天理村軽便鉄道の開通
出典: フリー百科事典『ウィキペディア(Wikipedia)』 (2020/05/13 17:46 UTC 版)
そんな天理村の大きな問題点が交通であった。哈爾浜市からの距離は約16kmと近距離であり、トラックによる輸送は他の開拓村に比べるとはるかに恵まれていた。 しかし哈爾浜市と連絡する国道は未舗装であったため、春季になると雪解け水により周囲の河川が氾濫、道路が水没することがしばしば発生していた。また匪賊の活動拠点であったため、その襲撃被害も少なからず発生している。 これらの問題を解決するため当初は新規道路の建設も提案されたが、最終的に軽便鉄道建設を行うことを決定、天理村村役場である「天理村事務所」が中心となり建設準備が推進された。そして1935年10月15日、満州国の私設鉄道法に依拠し、当時の村長・橋本正治を事業主とした三棵樹-天理村間の軽便鉄道「天理村軽便鉄道」敷設の特許を交通部に申請した。 建設に関しては関係資材を陸軍特務機関の協力を得て自己調達している。

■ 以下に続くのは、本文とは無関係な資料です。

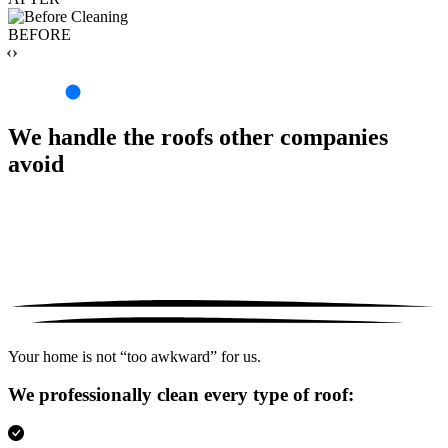
BEFORE
‹›
We handle the roofs other companies
avoid
Your home is not “too awkward” for us.
We professionally clean every type of roof: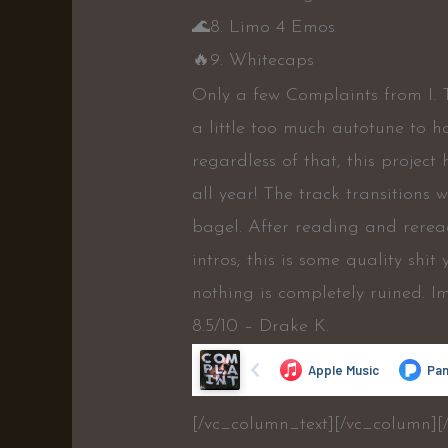
🌊
8. Limo 4 Emos
🔥
9. Whitecaps
Only a few Complaints from I. 
a little too much autotune to h
regardless of that, this project
all year! The track transitions
bagel. After reading and reread
intros; this is some quality shi
nothing is completely ruined. I
8.5/10 – Drake K.
[/vc_column_text][/vc_column][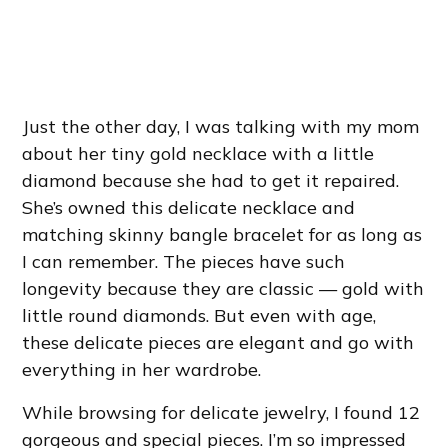
Just the other day, I was talking with my mom
about her tiny gold necklace with a little
diamond because she had to get it repaired.
She’s owned this delicate necklace and
matching skinny bangle bracelet for as long as
I can remember. The pieces have such
longevity because they are classic — gold with
little round diamonds. But even with age,
these delicate pieces are elegant and go with
everything in her wardrobe.
While browsing for delicate jewelry, I found 12
gorgeous and special pieces. I’m so impressed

そのうち線路は経営難から満州国政府が補償買収し、廃止予定の斉昂軽便鉄路が使用している9kgレール・15kgレール(16kgレールとも)を満州国政府から譲渡されることとなっていた。 1936年6月26日、生琉里西門外の起工式により着工され、9月9日に交通部より特許が下りている。しかし工事を受注した業者が建設放棄を行うなどの問題も発生し、また資金難のために一時村から切り離して「哈爾浜産業鉄道股份有限公司」という会社を設立し、予定線より延長し賓県までの鉄道として再検討すべきとの異論も出され工事は難航、そのため西生琉里集落まで延伸した段階で工事を中断、1937年8月20日に三棵樹-西天理村間を先行開業させている。しかし開業に際して交通部への届出が行われず無断開業となっている。 交通部への届出を行い正式に営業認可が下りたのは同年12月14日であり、これと同時に西天理村-天理村間を開業させ、全線が開業した。